◆ **PROBLEM TO WORK ON**:
Identify the lines in the data below that contain "icon" and give only how many there are.

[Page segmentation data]

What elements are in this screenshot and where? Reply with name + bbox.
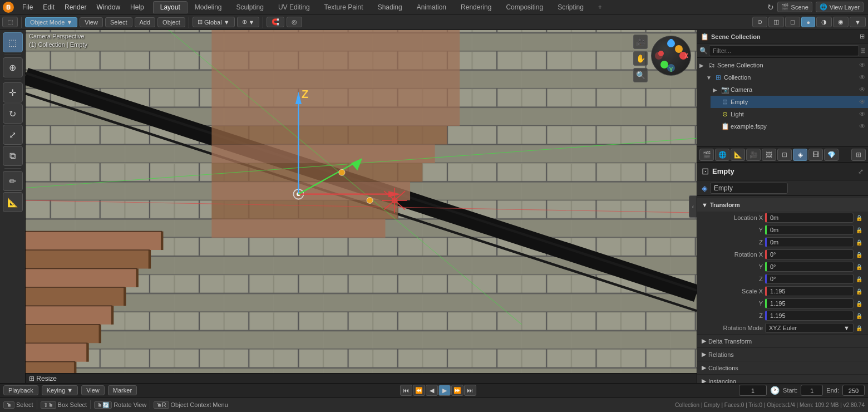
annotate-tool-button[interactable]: ✏ <box>3 171 23 191</box>
main-viewport[interactable]: Z Camera Perspective (1 <box>26 30 697 383</box>
rotate-tool-button[interactable]: ↻ <box>3 104 23 124</box>
rotation-x-value[interactable]: 0° <box>765 249 854 259</box>
prev-keyframe-button[interactable]: ⏪ <box>413 385 425 396</box>
zoom-button[interactable]: 🔍 <box>633 68 648 82</box>
scale-y-value[interactable]: 1.195 <box>765 298 854 308</box>
end-frame-display[interactable]: 250 <box>842 385 865 396</box>
outliner-filter-icon[interactable]: ⊞ <box>860 33 865 40</box>
scale-tool-button[interactable]: ⤢ <box>3 125 23 145</box>
move-tool-button[interactable]: ✛ <box>3 82 23 102</box>
xray-button[interactable]: ◫ <box>768 17 784 27</box>
outliner-search-input[interactable] <box>709 45 859 56</box>
shading-solid-button[interactable]: ● <box>801 17 815 27</box>
workspace-tab-modeling[interactable]: Modeling <box>188 1 229 13</box>
play-button[interactable]: ▶ <box>438 385 451 396</box>
rotation-y-value[interactable]: 0° <box>765 262 854 272</box>
view-menu-tl-button[interactable]: View <box>81 385 105 395</box>
prop-tab-view-layer[interactable]: 📐 <box>731 149 745 161</box>
scale-x-lock[interactable]: 🔒 <box>856 288 864 295</box>
location-y-value[interactable]: 0m <box>765 225 854 235</box>
outliner-fspy-item[interactable]: 📋 example.fspy 👁 <box>711 120 868 133</box>
object-mode-button[interactable]: Object Mode ▼ <box>25 17 77 27</box>
select-menu-button[interactable]: Select <box>105 17 132 27</box>
menu-file[interactable]: File <box>18 2 37 12</box>
next-keyframe-button[interactable]: ⏭ <box>464 385 476 396</box>
navigation-ball[interactable]: Z X Y <box>651 36 691 76</box>
rotation-z-value[interactable]: 0° <box>765 274 854 284</box>
workspace-tab-sculpting[interactable]: Sculpting <box>229 1 271 13</box>
right-panel-collapse-button[interactable]: ‹ <box>689 195 697 218</box>
editor-type-button[interactable]: ⬚ <box>2 17 18 27</box>
fspy-eye[interactable]: 👁 <box>859 122 866 130</box>
workspace-tab-texture-paint[interactable]: Texture Paint <box>317 1 371 13</box>
location-x-lock[interactable]: 🔒 <box>856 215 864 221</box>
transform-space-button[interactable]: ⊞ Global ▼ <box>193 17 235 27</box>
outliner-scene-collection[interactable]: ▶ 🗂 Scene Collection 👁 <box>697 59 868 71</box>
menu-help[interactable]: Help <box>126 2 149 12</box>
outliner-camera-item[interactable]: ▶ 📷 Camera 👁 <box>711 84 868 96</box>
add-menu-button[interactable]: Add <box>135 17 156 27</box>
scale-y-lock[interactable]: 🔒 <box>856 301 864 307</box>
delta-transform-section[interactable]: ▶ Delta Transform <box>697 335 868 348</box>
transform-tool-button[interactable]: ⧉ <box>3 146 23 166</box>
light-eye[interactable]: 👁 <box>859 110 866 118</box>
shading-lls-button[interactable]: ◑ <box>816 17 832 27</box>
workspace-tab-animation[interactable]: Animation <box>410 1 453 13</box>
location-z-lock[interactable]: 🔒 <box>856 239 864 246</box>
camera-view-button[interactable]: 🎥 <box>633 35 648 49</box>
workspace-tab-scripting[interactable]: Scripting <box>550 1 591 13</box>
view-menu-button[interactable]: View <box>80 17 103 27</box>
object-name-input[interactable] <box>710 183 788 194</box>
collections-section[interactable]: ▶ Collections <box>697 361 868 375</box>
prop-tab-particles[interactable]: 🎞 <box>808 149 823 161</box>
playback-menu-button[interactable]: Playback <box>3 385 38 395</box>
view-layer-selector[interactable]: 🌐 View Layer <box>816 2 864 12</box>
menu-edit[interactable]: Edit <box>38 2 59 12</box>
rotation-mode-lock[interactable]: 🔒 <box>856 325 864 331</box>
transform-section-header[interactable]: ▼ Transform <box>697 198 868 212</box>
next-frame-button[interactable]: ⏩ <box>451 385 463 396</box>
rotation-mode-select[interactable]: XYZ Euler ▼ <box>765 323 854 333</box>
prop-tab-output[interactable]: 🌐 <box>715 149 729 161</box>
measure-tool-button[interactable]: 📐 <box>3 192 23 212</box>
workspace-tab-compositing[interactable]: Compositing <box>499 1 550 13</box>
prop-tab-physics[interactable]: 💎 <box>824 149 839 161</box>
viewport-shading-options[interactable]: ▼ <box>850 17 866 27</box>
empty-eye[interactable]: 👁 <box>859 98 866 106</box>
rotation-z-lock[interactable]: 🔒 <box>856 276 864 282</box>
relations-section[interactable]: ▶ Relations <box>697 348 868 361</box>
pivot-button[interactable]: ⊕ ▼ <box>237 17 260 27</box>
workspace-tab-rendering[interactable]: Rendering <box>453 1 499 13</box>
scale-z-lock[interactable]: 🔒 <box>856 313 864 319</box>
location-z-value[interactable]: 0m <box>765 237 854 247</box>
scene-selector[interactable]: 🎬 Scene <box>777 2 812 12</box>
collection-eye[interactable]: 👁 <box>859 73 866 81</box>
location-y-lock[interactable]: 🔒 <box>856 227 864 233</box>
keying-menu-button[interactable]: Keying ▼ <box>42 385 78 395</box>
hand-tool-button[interactable]: ✋ <box>633 51 648 66</box>
prev-frame-button[interactable]: ◀ <box>426 385 438 396</box>
marker-menu-button[interactable]: Marker <box>108 385 137 395</box>
prop-tab-scene[interactable]: 🎥 <box>746 149 761 161</box>
workspace-tab-uv-editing[interactable]: UV Editing <box>271 1 317 13</box>
add-workspace-button[interactable]: + <box>591 1 609 13</box>
outliner-light-item[interactable]: ⊙ Light 👁 <box>711 108 868 120</box>
prop-tab-modifier[interactable]: ◈ <box>793 149 807 161</box>
outliner-collection-item[interactable]: ▼ ⊞ Collection 👁 <box>704 71 868 84</box>
prop-tab-render[interactable]: 🎬 <box>699 149 714 161</box>
cursor-tool-button[interactable]: ⊕ <box>3 57 23 77</box>
shading-rendered-button[interactable]: ◉ <box>833 17 849 27</box>
prop-tab-world[interactable]: 🖼 <box>762 149 776 161</box>
workspace-tab-layout[interactable]: Layout <box>153 1 188 13</box>
shading-wire-button[interactable]: ◻ <box>785 17 800 27</box>
scale-x-value[interactable]: 1.195 <box>765 286 854 296</box>
location-x-value[interactable]: 0m <box>765 213 854 223</box>
menu-window[interactable]: Window <box>92 2 125 12</box>
viewport-navigation-gizmo[interactable]: Z X Y <box>651 36 691 76</box>
object-menu-button[interactable]: Object <box>157 17 185 27</box>
resize-handle[interactable]: ⊞ Resize <box>26 373 697 383</box>
current-frame-display[interactable]: 1 <box>739 385 767 396</box>
sort-icon[interactable]: ⊞ <box>860 47 866 55</box>
prop-tab-object[interactable]: ⊡ <box>777 149 792 161</box>
snap-button[interactable]: 🧲 <box>267 17 284 27</box>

◆ **THE ANSWER**:
2